Skip to content

hsfs.transformation_function #

TransformationFunction #

NOT_FOUND_ERROR_CODE class-attribute instance-attribute #

NOT_FOUND_ERROR_CODE = 270160

DTO class for transformation functions.

hopsworks_udf property #

hopsworks_udf: HopsworksUdf

Meta data class for the user defined transformation function.

id property writable #

id: id

Transformation function id.

output_column_names property #

output_column_names: list[str]

Names of the output columns generated by the transformation functions.

transformation_statistics property writable #

transformation_statistics: TransformationStatistics | None

Feature statistics required for the defined UDF.

transformation_type property writable #

transformation_type: TransformationType

Type of the Transformation: can be model dependent or on-demand.

version property writable #

version: int

Version of the transformation function.

alias #

alias(*args: str)

Set the names of the transformed features output by the transformation function.

PARAMETER DESCRIPTION
args

The names of the transformed features.
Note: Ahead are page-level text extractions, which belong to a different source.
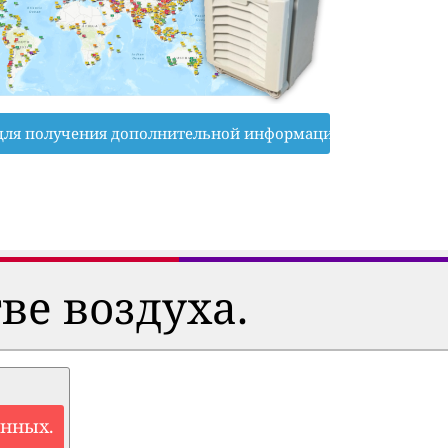
для получения дополнительной информации
ве воздуха.
анных.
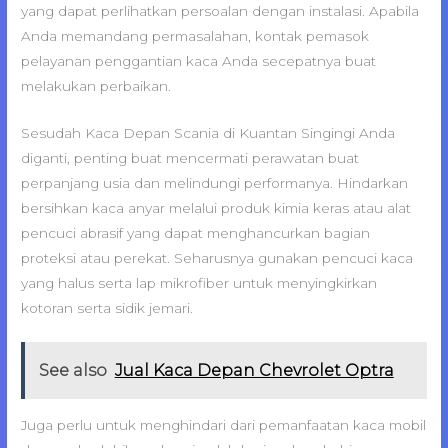
yang dapat perlihatkan persoalan dengan instalasi. Apabila
Anda memandang permasalahan, kontak pemasok
pelayanan penggantian kaca Anda secepatnya buat
melakukan perbaikan.
Sesudah Kaca Depan Scania di Kuantan Singingi Anda
diganti, penting buat mencermati perawatan buat
perpanjang usia dan melindungi performanya. Hindarkan
bersihkan kaca anyar melalui produk kimia keras atau alat
pencuci abrasif yang dapat menghancurkan bagian
proteksi atau perekat. Seharusnya gunakan pencuci kaca
yang halus serta lap mikrofiber untuk menyingkirkan
kotoran serta sidik jemari.
See also
Jual Kaca Depan Chevrolet Optra
Juga perlu untuk menghindari dari pemanfaatan kaca mobil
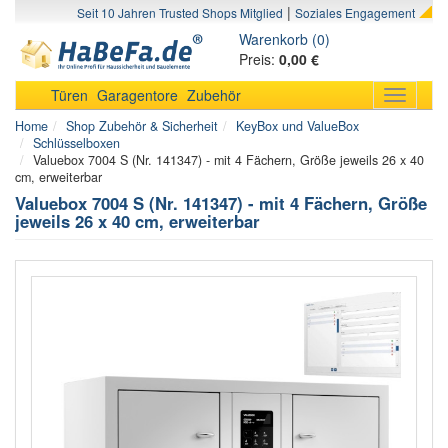
|
Seit 10 Jahren Trusted Shops Mitglied
Soziales Engagement
Warenkorb (0)
Preis:
0,00 €
Türen
Garagentore
Zubehör
Toggle
navigati
Home
Shop Zubehör & Sicherheit
KeyBox und ValueBox
Schlüsselboxen
Valuebox 7004 S (Nr. 141347) - mit 4 Fächern, Größe jeweils 26 x 40
cm, erweiterbar
Valuebox 7004 S (Nr. 141347) - mit 4 Fächern, Größe
jeweils 26 x 40 cm, erweiterbar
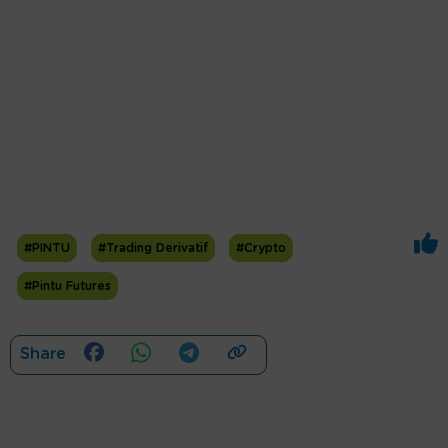
#PINTU
#Trading Derivatif
#Crypto
#Pintu Futures
Share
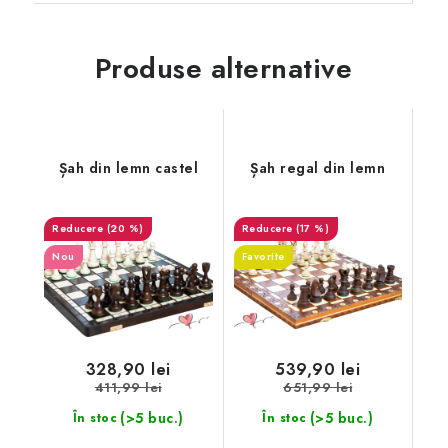
Produse alternative
Șah din lemn castel
Șah regal din lemn
(20 %)
(17 %)
Nou
Favorite
328,90 lei
539,90 lei
411,99 lei
651,99 lei
(>5 buc.)
(>5 buc.)
În stoc
În stoc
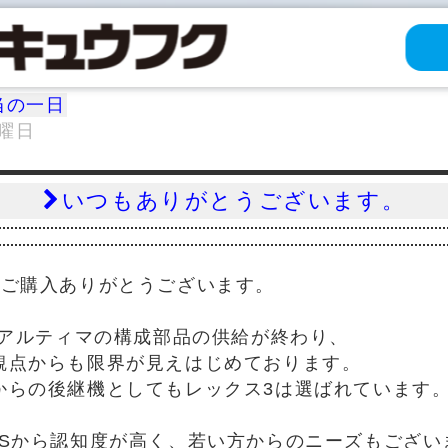
当の一日
火曜日
いつもありがとうございます。
3ご購入ありがとうございます。
スアルティマの構成部品の供給が終わり、
観点からも限界が見えはじめております。
からの後継機としてもレックス3は選ばれています
NSから認知度が高く、若い方からのニーズもござい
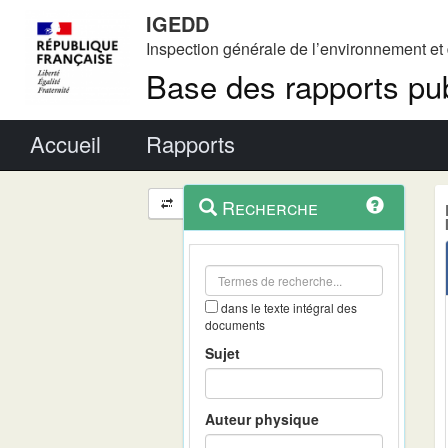
IGEDD
Inspection générale de l’environnement e
Base des rapports pub
Menu principal
Accueil
Rapports
Menu
Navigation
Recherche
contextuel
et
outils
annexes
dans le texte intégral des
documents
Sujet
Auteur physique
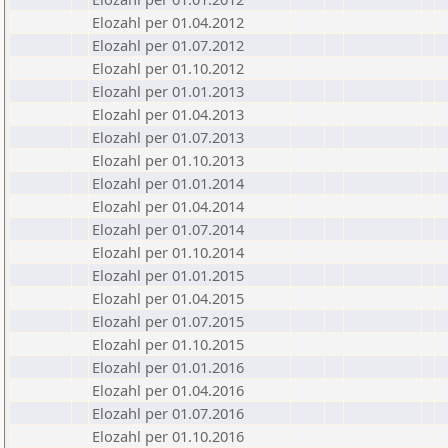
Elozahl per 01.04.2012
Elozahl per 01.07.2012
Elozahl per 01.10.2012
Elozahl per 01.01.2013
Elozahl per 01.04.2013
Elozahl per 01.07.2013
Elozahl per 01.10.2013
Elozahl per 01.01.2014
Elozahl per 01.04.2014
Elozahl per 01.07.2014
Elozahl per 01.10.2014
Elozahl per 01.01.2015
Elozahl per 01.04.2015
Elozahl per 01.07.2015
Elozahl per 01.10.2015
Elozahl per 01.01.2016
Elozahl per 01.04.2016
Elozahl per 01.07.2016
Elozahl per 01.10.2016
The number of names provided must match the number of output features of the transformation function.

TYPE: str DEFAULT: ()

delete #

delete() -> None

Delete transformation function from backend.

Example
# import hopsworks udf decorator
from hopworks import udf

# define function
@udf(int)
def plus_one(value):
    return value + 1

# create transformation function
plus_one_meta = fs.create_transformation_function(
        transformation_function=plus_one,
        version=1
    )
# persist transformation function in backend
plus_one_meta.save()

# retrieve transformation function
plus_one_fn = fs.get_transformation_function(name="plus_one")

# delete transformation function from backend
plus_one_fn.delete()

execute #

execute(*args: Any) -> Any

Execute the transformation function directly with the provided arguments.

This is a convenience method for quick testing of simple transformations that don't require statistics or transformation context. It executes in offline mode (batch processing).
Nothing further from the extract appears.